┌──
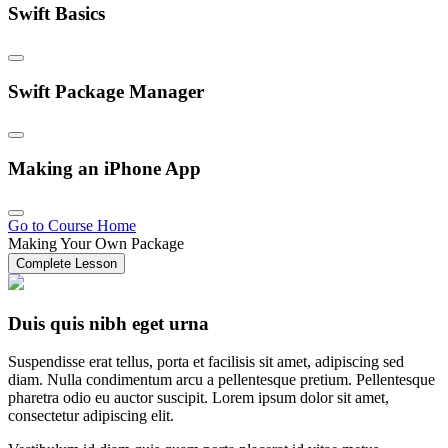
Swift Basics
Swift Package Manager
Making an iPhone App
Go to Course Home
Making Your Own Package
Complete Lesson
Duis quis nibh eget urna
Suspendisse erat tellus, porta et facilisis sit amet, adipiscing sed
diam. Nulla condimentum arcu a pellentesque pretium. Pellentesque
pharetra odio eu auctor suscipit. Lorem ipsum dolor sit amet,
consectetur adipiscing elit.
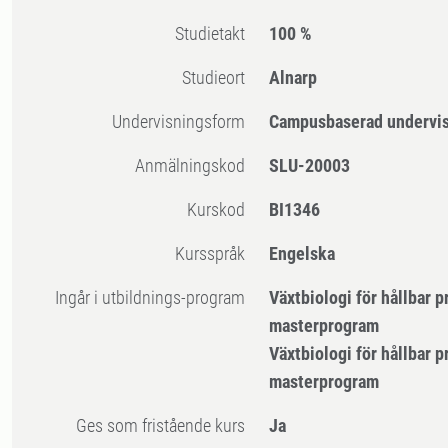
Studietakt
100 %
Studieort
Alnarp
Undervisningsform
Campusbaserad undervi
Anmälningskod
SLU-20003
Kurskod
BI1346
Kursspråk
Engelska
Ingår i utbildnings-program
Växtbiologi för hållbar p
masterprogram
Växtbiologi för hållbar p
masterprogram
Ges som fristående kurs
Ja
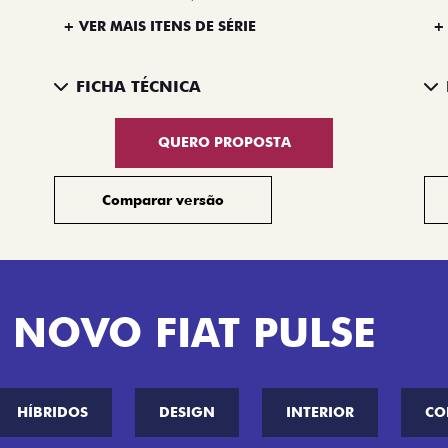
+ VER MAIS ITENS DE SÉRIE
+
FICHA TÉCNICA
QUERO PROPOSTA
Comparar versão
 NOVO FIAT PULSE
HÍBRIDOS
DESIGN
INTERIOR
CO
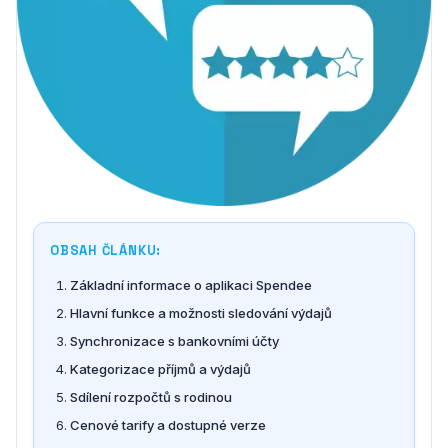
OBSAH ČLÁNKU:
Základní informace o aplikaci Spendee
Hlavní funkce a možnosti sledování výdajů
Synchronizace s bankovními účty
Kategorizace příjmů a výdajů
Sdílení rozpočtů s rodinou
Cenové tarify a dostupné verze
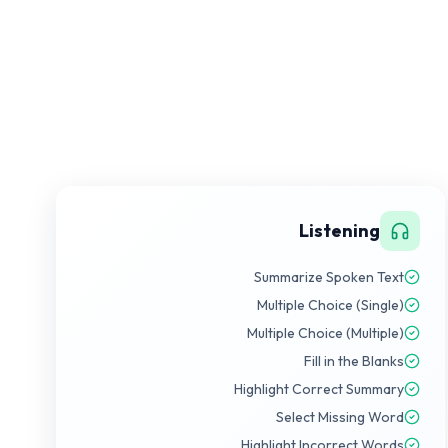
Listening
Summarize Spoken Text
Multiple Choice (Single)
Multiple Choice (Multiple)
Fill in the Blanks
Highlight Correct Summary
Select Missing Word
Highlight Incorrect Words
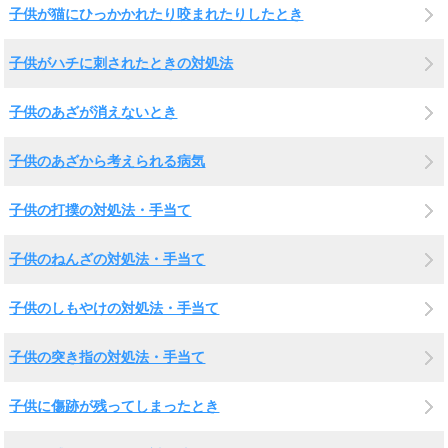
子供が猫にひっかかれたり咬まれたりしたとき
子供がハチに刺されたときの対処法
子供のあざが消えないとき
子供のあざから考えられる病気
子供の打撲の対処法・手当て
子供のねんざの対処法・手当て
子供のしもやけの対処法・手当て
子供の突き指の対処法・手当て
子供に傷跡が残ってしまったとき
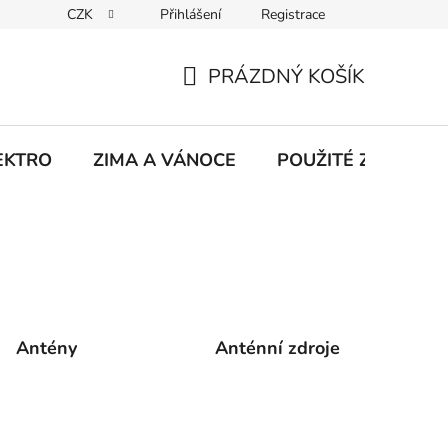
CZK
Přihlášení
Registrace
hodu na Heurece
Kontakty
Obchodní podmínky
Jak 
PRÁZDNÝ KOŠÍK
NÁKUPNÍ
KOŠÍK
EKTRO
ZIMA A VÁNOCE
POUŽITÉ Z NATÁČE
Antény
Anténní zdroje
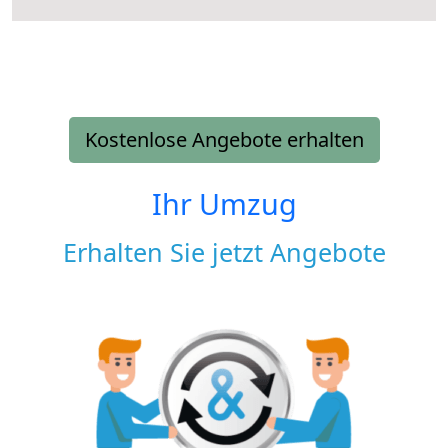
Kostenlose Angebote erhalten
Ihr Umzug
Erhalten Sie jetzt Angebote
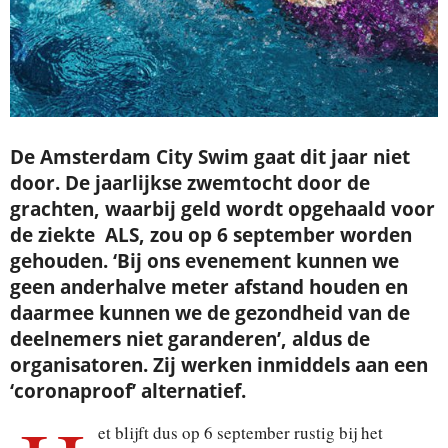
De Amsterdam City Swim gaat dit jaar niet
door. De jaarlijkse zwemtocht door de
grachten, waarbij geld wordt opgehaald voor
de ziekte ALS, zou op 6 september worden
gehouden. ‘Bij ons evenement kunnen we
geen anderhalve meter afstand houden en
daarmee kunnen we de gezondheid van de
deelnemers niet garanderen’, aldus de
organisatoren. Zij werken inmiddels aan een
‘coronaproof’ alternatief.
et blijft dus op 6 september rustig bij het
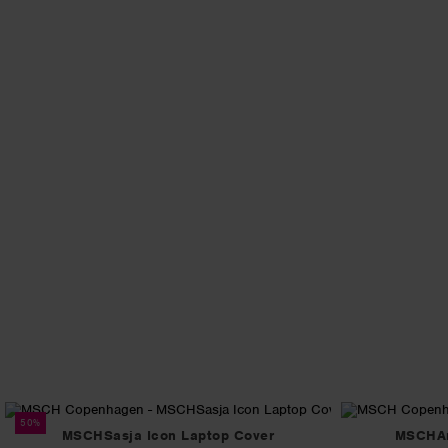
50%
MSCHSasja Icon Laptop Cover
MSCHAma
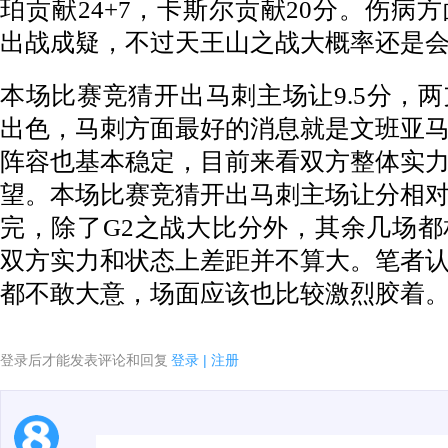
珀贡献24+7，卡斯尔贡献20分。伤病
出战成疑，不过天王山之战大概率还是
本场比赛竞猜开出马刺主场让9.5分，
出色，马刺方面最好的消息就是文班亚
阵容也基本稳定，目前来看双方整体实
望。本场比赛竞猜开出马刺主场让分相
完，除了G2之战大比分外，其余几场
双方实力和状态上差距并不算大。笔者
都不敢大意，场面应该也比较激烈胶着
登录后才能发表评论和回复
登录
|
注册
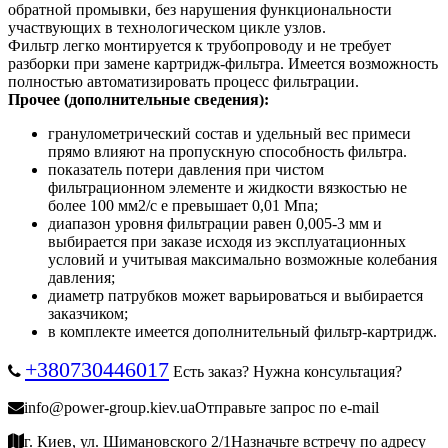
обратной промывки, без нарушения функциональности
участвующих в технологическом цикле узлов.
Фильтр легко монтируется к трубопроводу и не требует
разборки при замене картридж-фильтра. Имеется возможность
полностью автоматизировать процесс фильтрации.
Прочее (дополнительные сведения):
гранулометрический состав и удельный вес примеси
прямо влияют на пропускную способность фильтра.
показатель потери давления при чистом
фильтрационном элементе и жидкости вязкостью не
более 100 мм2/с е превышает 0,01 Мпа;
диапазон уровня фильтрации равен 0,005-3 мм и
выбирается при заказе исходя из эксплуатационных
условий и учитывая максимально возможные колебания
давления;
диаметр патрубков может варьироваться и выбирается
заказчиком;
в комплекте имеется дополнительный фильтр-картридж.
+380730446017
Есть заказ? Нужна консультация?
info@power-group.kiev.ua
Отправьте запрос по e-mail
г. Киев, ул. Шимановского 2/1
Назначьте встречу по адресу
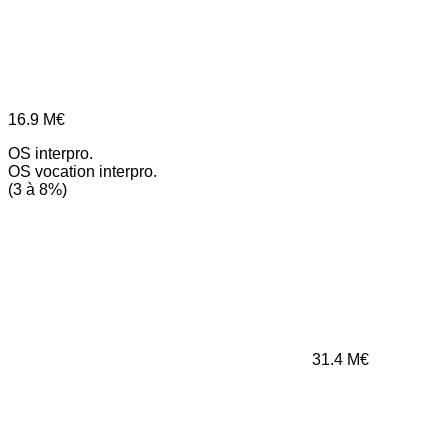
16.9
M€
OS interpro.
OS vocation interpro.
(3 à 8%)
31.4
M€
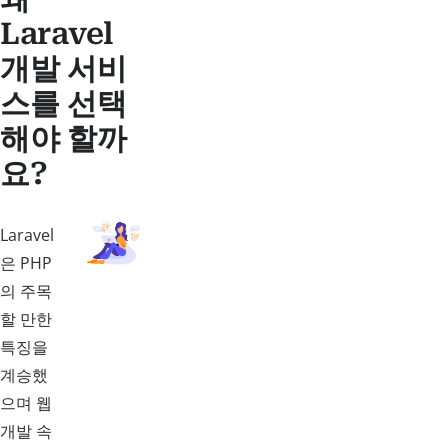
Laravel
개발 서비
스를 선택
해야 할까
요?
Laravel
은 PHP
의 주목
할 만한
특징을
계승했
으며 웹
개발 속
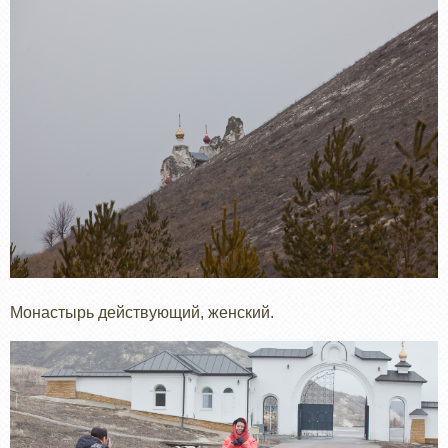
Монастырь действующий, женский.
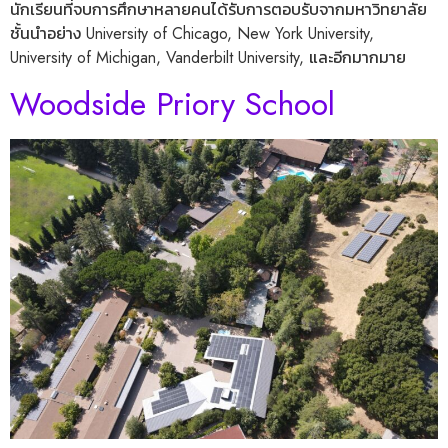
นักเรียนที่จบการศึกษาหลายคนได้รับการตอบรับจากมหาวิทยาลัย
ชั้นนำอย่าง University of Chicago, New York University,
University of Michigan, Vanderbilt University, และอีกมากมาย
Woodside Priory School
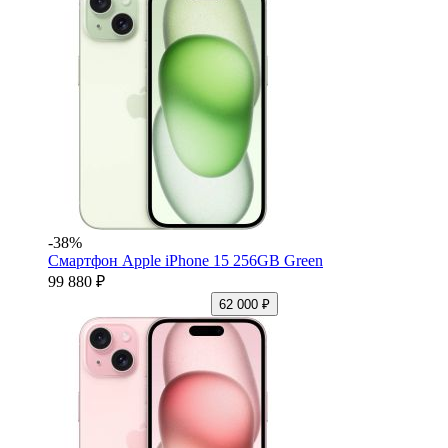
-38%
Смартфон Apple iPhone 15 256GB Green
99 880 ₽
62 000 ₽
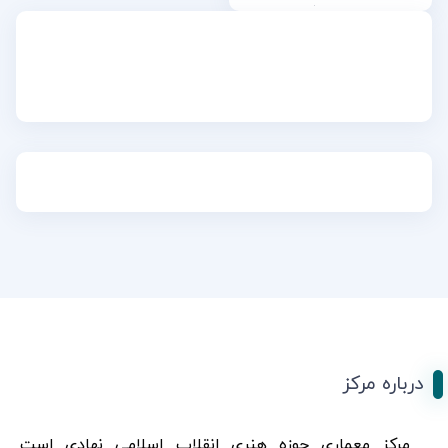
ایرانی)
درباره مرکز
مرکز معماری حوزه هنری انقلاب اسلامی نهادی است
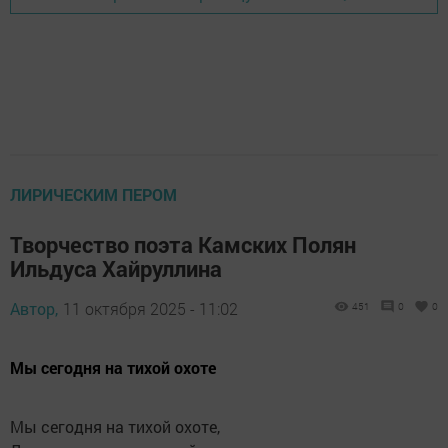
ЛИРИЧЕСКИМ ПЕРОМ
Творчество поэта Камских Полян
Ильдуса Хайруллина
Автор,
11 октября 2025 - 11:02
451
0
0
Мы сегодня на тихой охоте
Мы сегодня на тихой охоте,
└──
Problem requirements:
Using the listing above, pull out all lines that hold the word "niet".

Response for this exercise:
De Amsterdam City Swim gaat dit jaar niet
deelnemers niet garanderen’, aldus de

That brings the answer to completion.